Dave Collins did as ordered, his actions belying the dubious expression on his face. Ryan leaned far forward, and bored an intraosseous needle – with one hand - into the child's tibia, just below the knee. "Remove the stylet and aspirate," he ordered a shocked Dave Collins. When he saw blood slowly trickle into the syringe, he grinned and said, "We're in business. Give a milliliter of the Epi 1:10,000 and let's get him ready to go."
"You've got a gift."
The child had regained a rhythm on the monitor shortly after the second dose of epinephrine. By the time they had left the Bailey house, siren screaming, he'd had a pulse. By the time they had reached Fort Sperry Community hospital fifteen minutes later, he had been breathing and trying to move.
"What's that?" Ryan had asked absently, still basking in his first code save. The adrenaline rush was still coursing through his system, but he was not so amped that he did not notice that Dave Collins had spoken not a word to him since they had left the scene. Ryan had given the handoff report, waiting for Dave to chime in at any moment. The moment had not come. Until now.
"You've got a gift," Dave had repeated, meeting Ryan's eyes. "That was as smooth as they ever come, and it was your very first. I was impressed."
"Well, um…thanks," Ryan had stammered, blushing furiously. "I was just following your lead."
"No, you weren't," Dave observed wryly. "It shook me up, no question about it. I was working on a friend's son, with his parents watching. You can work a hundred codes, and I have, and something like that will still shake you. I didn't freeze, but I wasn't acting like I was in charge, either."
"Some of the stuff that needed doing, you couldn't do. I just did what was necessary."
"You took over," Dave argued quietly, "as you should have. And you ran a pediatric code better than any I've ever seen."
Ryan Pierce said nothing, absentmindedly fingering the Star of Life on his left collar point, remembering another cardiac arrest years before.
"You've got a gift, Ryan," Dave had advised. "Honor that gift, and one day you're going to do something special."
Ryan Pierce lay awake, staring at the ceiling.
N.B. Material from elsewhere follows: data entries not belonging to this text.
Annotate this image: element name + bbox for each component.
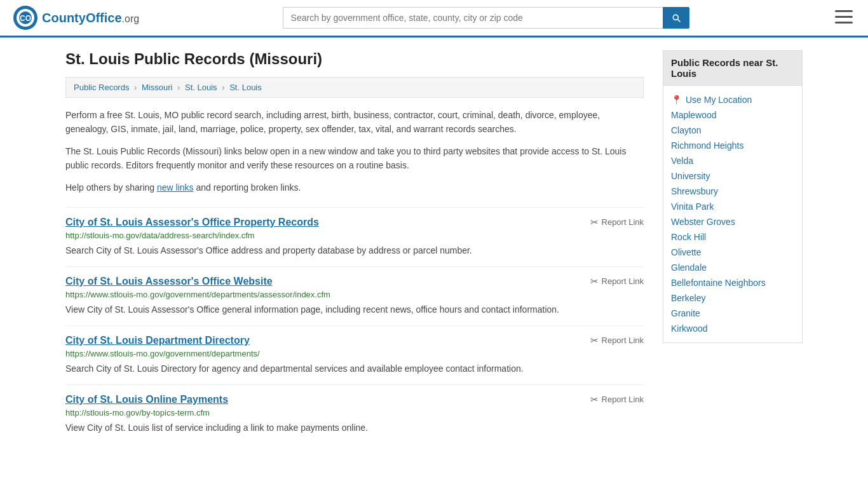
new-links-link[interactable]: new links [157,182,194,193]
search-input[interactable] [283,7,663,29]
scissors-icon: ✂ [590,335,599,346]
sidebar-header: Public Records near St. Louis [663,50,803,86]
menu-button[interactable] [832,8,855,29]
record-header: City of St. Louis Assessor's Office Webs… [65,276,644,287]
sidebar-link-richmond-heights[interactable]: Richmond Heights [671,138,794,153]
sidebar-link-maplewood[interactable]: Maplewood [671,107,794,123]
record-item: City of St. Louis Assessor's Office Prop… [65,207,644,266]
svg-rect-4 [835,10,853,12]
logo-icon: CO [13,5,38,30]
sidebar-link-olivette[interactable]: Olivette [671,245,794,260]
search-icon [671,13,681,23]
report-link-button[interactable]: ✂ Report Link [590,217,644,228]
description-para1: Perform a free St. Louis, MO public reco… [65,108,644,137]
record-description: View City of St. Louis list of service i… [65,421,644,435]
record-item: City of St. Louis Department Directory ✂… [65,325,644,384]
breadcrumb-stlouis-2[interactable]: St. Louis [229,83,262,92]
record-url[interactable]: http://stlouis-mo.gov/data/address-searc… [65,231,644,240]
content: St. Louis Public Records (Missouri) Publ… [65,50,644,444]
sidebar: Public Records near St. Louis 📍 Use My L… [663,50,803,444]
search-area [283,7,689,29]
description-para3: Help others by sharing new links and rep… [65,180,644,194]
record-item: City of St. Louis Assessor's Office Webs… [65,266,644,325]
sidebar-link-rock-hill[interactable]: Rock Hill [671,229,794,245]
record-url[interactable]: https://www.stlouis-mo.gov/government/de… [65,290,644,299]
record-title[interactable]: City of St. Louis Department Directory [65,335,250,346]
records-list: City of St. Louis Assessor's Office Prop… [65,207,644,444]
svg-rect-5 [835,16,853,18]
sidebar-link-university[interactable]: University [671,168,794,184]
record-url[interactable]: http://stlouis-mo.gov/by-topics-term.cfm [65,408,644,417]
record-title[interactable]: City of St. Louis Assessor's Office Prop… [65,217,319,228]
record-description: Search City of St. Louis Directory for a… [65,362,644,376]
sidebar-link-clayton[interactable]: Clayton [671,123,794,138]
record-title[interactable]: City of St. Louis Assessor's Office Webs… [65,276,273,287]
logo-area: CO CountyOffice.org [13,5,139,30]
sidebar-content: 📍 Use My Location Maplewood Clayton Rich… [663,86,803,343]
record-url[interactable]: https://www.stlouis-mo.gov/government/de… [65,349,644,358]
page-title: St. Louis Public Records (Missouri) [65,50,644,68]
sidebar-link-shrewsbury[interactable]: Shrewsbury [671,184,794,199]
sidebar-link-webster-groves[interactable]: Webster Groves [671,214,794,229]
location-pin-icon: 📍 [671,95,682,105]
breadcrumb-missouri[interactable]: Missouri [142,83,172,92]
main-container: St. Louis Public Records (Missouri) Publ… [53,37,815,456]
report-link-button[interactable]: ✂ Report Link [590,394,644,405]
sidebar-link-velda[interactable]: Velda [671,153,794,168]
sidebar-link-kirkwood[interactable]: Kirkwood [671,321,794,336]
description-para2: The St. Louis Public Records (Missouri) … [65,144,644,173]
use-my-location-link[interactable]: 📍 Use My Location [671,92,794,107]
scissors-icon: ✂ [590,276,599,287]
logo-text: CountyOffice.org [42,11,139,25]
record-title[interactable]: City of St. Louis Online Payments [65,394,228,405]
scissors-icon: ✂ [590,217,599,228]
sidebar-link-granite[interactable]: Granite [671,306,794,321]
record-header: City of St. Louis Department Directory ✂… [65,335,644,346]
svg-text:CO: CO [20,14,31,23]
report-link-button[interactable]: ✂ Report Link [590,335,644,346]
sidebar-link-vinita-park[interactable]: Vinita Park [671,199,794,214]
breadcrumb-stlouis-1[interactable]: St. Louis [185,83,217,92]
record-header: City of St. Louis Online Payments ✂ Repo… [65,394,644,405]
breadcrumb-public-records[interactable]: Public Records [74,83,129,92]
hamburger-icon [835,10,853,24]
scissors-icon: ✂ [590,394,599,405]
record-description: Search City of St. Louis Assessor's Offi… [65,244,644,257]
breadcrumb: Public Records › Missouri › St. Louis › … [65,77,644,98]
record-item: City of St. Louis Online Payments ✂ Repo… [65,384,644,444]
report-link-button[interactable]: ✂ Report Link [590,276,644,287]
record-header: City of St. Louis Assessor's Office Prop… [65,217,644,228]
svg-rect-6 [835,22,853,24]
header: CO CountyOffice.org [0,0,868,37]
description: Perform a free St. Louis, MO public reco… [65,108,644,194]
record-description: View City of St. Louis Assessor's Office… [65,303,644,316]
sidebar-link-bellefontaine[interactable]: Bellefontaine Neighbors [671,275,794,290]
sidebar-link-berkeley[interactable]: Berkeley [671,290,794,306]
sidebar-link-glendale[interactable]: Glendale [671,260,794,275]
search-button[interactable] [663,7,689,29]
The dream had been vivid, all the more so for the emotions it evoked. Dave Collins' voice still rang in his mind, years later.
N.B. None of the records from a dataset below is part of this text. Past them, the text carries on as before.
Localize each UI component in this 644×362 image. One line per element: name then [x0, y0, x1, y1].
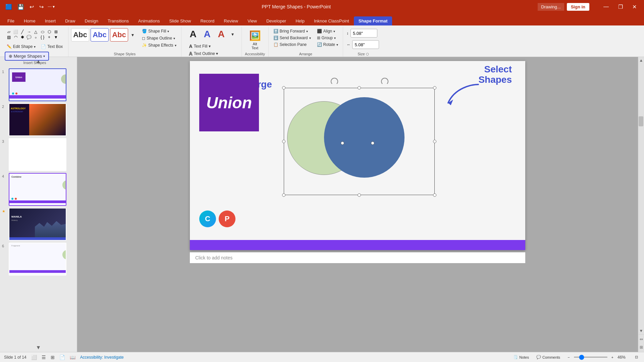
- sign-in-button[interactable]: Sign in: [567, 3, 589, 11]
- handle-br[interactable]: [433, 193, 436, 197]
- wordart-red-button[interactable]: A: [215, 28, 227, 40]
- shape-callout-icon[interactable]: 💬: [26, 35, 32, 40]
- circles-container[interactable]: [284, 88, 435, 195]
- fit-slide-button[interactable]: ⊡: [633, 354, 640, 361]
- undo-button[interactable]: ↩: [28, 3, 35, 11]
- merge-shapes-button[interactable]: ⊕ Merge Shapes ▾: [5, 52, 49, 61]
- tab-insert[interactable]: Insert: [40, 16, 61, 25]
- slide-thumb-5[interactable]: MANILA History: [9, 208, 66, 241]
- rotate-handle-left[interactable]: [331, 78, 338, 85]
- shape-plus-icon[interactable]: +: [46, 35, 52, 40]
- wordart-more-button[interactable]: ▾: [229, 28, 236, 40]
- shape-more-icon[interactable]: ⊞: [53, 29, 59, 34]
- circle-blue[interactable]: [324, 97, 405, 178]
- selection-pane-button[interactable]: 📋 Selection Pane: [271, 42, 313, 48]
- bring-forward-button[interactable]: ⬆️ Bring Forward ▾: [271, 28, 313, 34]
- rotate-handle-right[interactable]: [381, 78, 388, 85]
- align-button[interactable]: ⬛ Align ▾: [315, 28, 340, 34]
- wordart-black-button[interactable]: A: [187, 28, 199, 40]
- scroll-thumb[interactable]: [639, 116, 643, 126]
- save-button[interactable]: 💾: [16, 3, 25, 11]
- fit-button[interactable]: ⊞: [639, 344, 644, 351]
- alt-text-button[interactable]: 🖼️ AltText: [246, 28, 264, 52]
- slide-thumb-4[interactable]: Combine: [9, 173, 66, 206]
- tab-help[interactable]: Help: [291, 16, 309, 25]
- slide-item-3[interactable]: 3: [2, 138, 75, 171]
- styles-more-button[interactable]: ▾: [129, 28, 136, 42]
- width-input[interactable]: [352, 40, 379, 49]
- text-outline-button[interactable]: A Text Outline ▾: [187, 50, 221, 57]
- slide-item-6[interactable]: 6 Fragment: [2, 243, 75, 276]
- close-button[interactable]: ✕: [629, 2, 640, 11]
- handle-tr[interactable]: [433, 86, 436, 89]
- tab-transitions[interactable]: Transitions: [103, 16, 133, 25]
- slide-thumb-6[interactable]: Fragment: [9, 243, 66, 276]
- shape-effects-button[interactable]: ✨ Shape Effects ▾: [140, 42, 178, 48]
- notes-page-icon[interactable]: 📄: [59, 355, 65, 360]
- slide-thumb-1[interactable]: Union: [9, 68, 66, 101]
- shape-star-icon[interactable]: ✱: [19, 35, 25, 40]
- handle-bc[interactable]: [358, 193, 361, 197]
- shape-flow-icon[interactable]: ⬦: [33, 35, 39, 40]
- slide-sorter-icon[interactable]: ⊞: [51, 355, 55, 360]
- rotate-button[interactable]: 🔄 Rotate ▾: [315, 42, 340, 48]
- notes-area[interactable]: Click to add notes: [190, 252, 525, 263]
- slide-item-1[interactable]: 1 Union: [2, 68, 75, 101]
- scroll-track[interactable]: [638, 64, 644, 327]
- slide-item-4[interactable]: 4 Combine: [2, 173, 75, 206]
- wordart-blue-button[interactable]: A: [201, 28, 213, 40]
- tab-record[interactable]: Record: [196, 16, 219, 25]
- zoom-out-button[interactable]: −: [566, 354, 572, 361]
- tab-shape-format[interactable]: Shape Format: [354, 16, 392, 25]
- style-btn-2[interactable]: Abc: [91, 28, 109, 42]
- tab-file[interactable]: File: [3, 16, 19, 25]
- slide-view-icon[interactable]: ⬜: [31, 355, 37, 360]
- reading-view-icon[interactable]: 📖: [70, 355, 75, 360]
- tab-classpoint[interactable]: Inknoe ClassPoint: [309, 16, 354, 25]
- handle-intersect[interactable]: [341, 141, 344, 145]
- union-box[interactable]: Union: [199, 74, 259, 131]
- shape-para-icon[interactable]: ▧: [6, 35, 12, 40]
- shape-bracket-icon[interactable]: { }: [40, 35, 46, 40]
- minimize-button[interactable]: —: [600, 2, 612, 11]
- tab-view[interactable]: View: [243, 16, 262, 25]
- outline-view-icon[interactable]: ☰: [42, 355, 46, 360]
- customize-icon[interactable]: ⋯ ▾: [48, 4, 55, 9]
- slide-thumb-3[interactable]: [9, 138, 66, 171]
- shape-fill-button[interactable]: 🪣 Shape Fill ▾: [140, 28, 178, 34]
- height-input[interactable]: [351, 29, 377, 38]
- tab-slideshow[interactable]: Slide Show: [164, 16, 196, 25]
- style-btn-3[interactable]: Abc: [110, 28, 128, 42]
- zoom-in-button[interactable]: +: [609, 354, 615, 361]
- slide-item-2[interactable]: 2 ASTROLOGY ★ ASTRONOMY: [2, 103, 75, 136]
- style-btn-1[interactable]: Abc: [71, 28, 89, 42]
- handle-center[interactable]: [371, 141, 374, 145]
- tab-design[interactable]: Design: [80, 16, 103, 25]
- shape-round-icon[interactable]: ⬜: [13, 29, 19, 34]
- expand-button[interactable]: ⇔: [639, 336, 644, 343]
- tab-draw[interactable]: Draw: [60, 16, 80, 25]
- shape-rect-icon[interactable]: ▱: [6, 29, 12, 34]
- shape-outline-button[interactable]: ◻ Shape Outline ▾: [140, 35, 178, 41]
- scroll-down-button[interactable]: ▼: [638, 327, 644, 334]
- slide-thumb-2[interactable]: ASTROLOGY ★ ASTRONOMY: [9, 103, 66, 136]
- text-fill-button[interactable]: A Text Fill ▾: [187, 43, 221, 50]
- shape-tri-icon[interactable]: △: [33, 29, 39, 34]
- right-scrollbar[interactable]: ▲ ▼ ⇔ ⊞: [638, 57, 644, 352]
- slide-scroll-down-button[interactable]: ▼: [0, 343, 77, 352]
- shape-arrow-icon[interactable]: →: [26, 29, 32, 34]
- comments-button[interactable]: 💬 Comments: [534, 354, 562, 361]
- handle-bl[interactable]: [282, 193, 285, 197]
- edit-shape-button[interactable]: ✏️ Edit Shape ▾: [5, 43, 38, 50]
- accessibility-status[interactable]: Accessibility: Investigate: [80, 355, 124, 360]
- classpoint-icon[interactable]: C: [199, 210, 216, 227]
- zoom-slider[interactable]: [574, 357, 607, 358]
- shape-curve-icon[interactable]: ◠: [13, 35, 19, 40]
- slide-item-5[interactable]: ★ MANILA History: [2, 208, 75, 241]
- handle-mr[interactable]: [433, 140, 436, 143]
- tab-developer[interactable]: Developer: [262, 16, 291, 25]
- handle-ml[interactable]: [282, 140, 285, 143]
- handle-tl[interactable]: [282, 86, 285, 89]
- canvas-area[interactable]: PPT Merge Union: [77, 57, 638, 352]
- restore-button[interactable]: ❐: [615, 2, 626, 11]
You have a gift. Honor it.
Ryan turned to look at the clock, but his vision was obscured by a tousled head of dark hair fanned across the pillow. Amanda Whatsername lay beside him, her body molded to his, save for one long, shapely leg draped across his upper thighs and a well-manicured hand idly toying with the hair on his chest.
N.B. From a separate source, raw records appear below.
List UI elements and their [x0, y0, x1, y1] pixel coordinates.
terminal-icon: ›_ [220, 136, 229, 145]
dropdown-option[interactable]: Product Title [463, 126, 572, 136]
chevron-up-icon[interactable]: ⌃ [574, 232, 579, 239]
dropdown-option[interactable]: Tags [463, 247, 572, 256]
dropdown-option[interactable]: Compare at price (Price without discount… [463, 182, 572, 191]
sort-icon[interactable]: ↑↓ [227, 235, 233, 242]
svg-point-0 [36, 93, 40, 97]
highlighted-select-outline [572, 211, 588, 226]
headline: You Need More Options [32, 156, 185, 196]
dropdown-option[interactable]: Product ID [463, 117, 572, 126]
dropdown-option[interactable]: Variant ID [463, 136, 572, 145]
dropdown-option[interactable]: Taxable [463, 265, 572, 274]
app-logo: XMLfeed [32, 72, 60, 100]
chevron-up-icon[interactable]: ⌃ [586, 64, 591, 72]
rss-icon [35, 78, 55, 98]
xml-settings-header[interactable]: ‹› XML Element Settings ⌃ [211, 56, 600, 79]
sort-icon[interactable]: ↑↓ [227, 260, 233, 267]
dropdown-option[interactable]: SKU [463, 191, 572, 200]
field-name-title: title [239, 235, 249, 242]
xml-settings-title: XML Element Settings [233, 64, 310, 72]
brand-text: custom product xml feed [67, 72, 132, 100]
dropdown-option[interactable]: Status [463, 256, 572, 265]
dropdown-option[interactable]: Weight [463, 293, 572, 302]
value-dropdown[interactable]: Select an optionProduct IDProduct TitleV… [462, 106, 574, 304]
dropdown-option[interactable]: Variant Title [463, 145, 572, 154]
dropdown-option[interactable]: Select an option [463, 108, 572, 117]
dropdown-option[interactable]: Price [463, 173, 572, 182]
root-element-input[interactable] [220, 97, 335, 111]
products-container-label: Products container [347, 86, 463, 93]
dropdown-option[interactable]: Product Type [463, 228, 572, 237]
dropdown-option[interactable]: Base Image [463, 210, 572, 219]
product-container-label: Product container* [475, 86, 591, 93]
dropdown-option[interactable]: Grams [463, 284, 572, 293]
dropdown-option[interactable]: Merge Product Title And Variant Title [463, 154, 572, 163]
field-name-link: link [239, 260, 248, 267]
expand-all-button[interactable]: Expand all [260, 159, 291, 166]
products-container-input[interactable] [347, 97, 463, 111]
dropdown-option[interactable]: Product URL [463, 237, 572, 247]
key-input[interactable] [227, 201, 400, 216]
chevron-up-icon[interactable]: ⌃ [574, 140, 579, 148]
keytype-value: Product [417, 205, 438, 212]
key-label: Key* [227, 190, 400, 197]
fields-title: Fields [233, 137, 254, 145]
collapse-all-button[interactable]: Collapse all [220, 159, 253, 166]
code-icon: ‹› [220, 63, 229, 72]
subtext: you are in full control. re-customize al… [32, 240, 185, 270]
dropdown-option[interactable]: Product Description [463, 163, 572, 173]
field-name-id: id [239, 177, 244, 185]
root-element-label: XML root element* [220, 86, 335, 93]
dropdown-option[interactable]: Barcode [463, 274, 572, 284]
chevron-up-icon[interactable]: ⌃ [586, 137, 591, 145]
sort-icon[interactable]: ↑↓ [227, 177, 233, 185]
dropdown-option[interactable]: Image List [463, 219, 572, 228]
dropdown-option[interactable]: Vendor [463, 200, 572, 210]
He had joined her at a dive on the Oneida River Walk a little after five o'clock, and already the bar was rocking, filled to capacity with a raucous young college crowd. The place was smoky and noisy, the house band mediocre but enthusiastic, and the beer cold. In short, it was just his kind of place – fifteen years ago. He wondered how old Amanda actually was, and asked. She was twenty-six, but was quick to assure him that she much preferred older men.
On hearing that, Ryan Pierce had never felt so old in his life.
He had disguised it well, however. He had been witty, and charming, and just a bit dangerous, and Amanda had never guessed that his mind had been somewhere else entirely. Ryan Pierce was good at disguises.
They had chatted and laughed, engaging in what little conversation was possible over the music, but both of them knew that conversation was not what either of them sought. And so, Ryan had let himself be led to the dance floor, and when the moment was right, he had grabbed her by the hips, pulled her close and whispered a suggestion in her ear. It wasn't particularly hard; Amanda's hips never seemed to stray far from his own anyway. Her dance moves were unabashedly erotic, and decidedly feline.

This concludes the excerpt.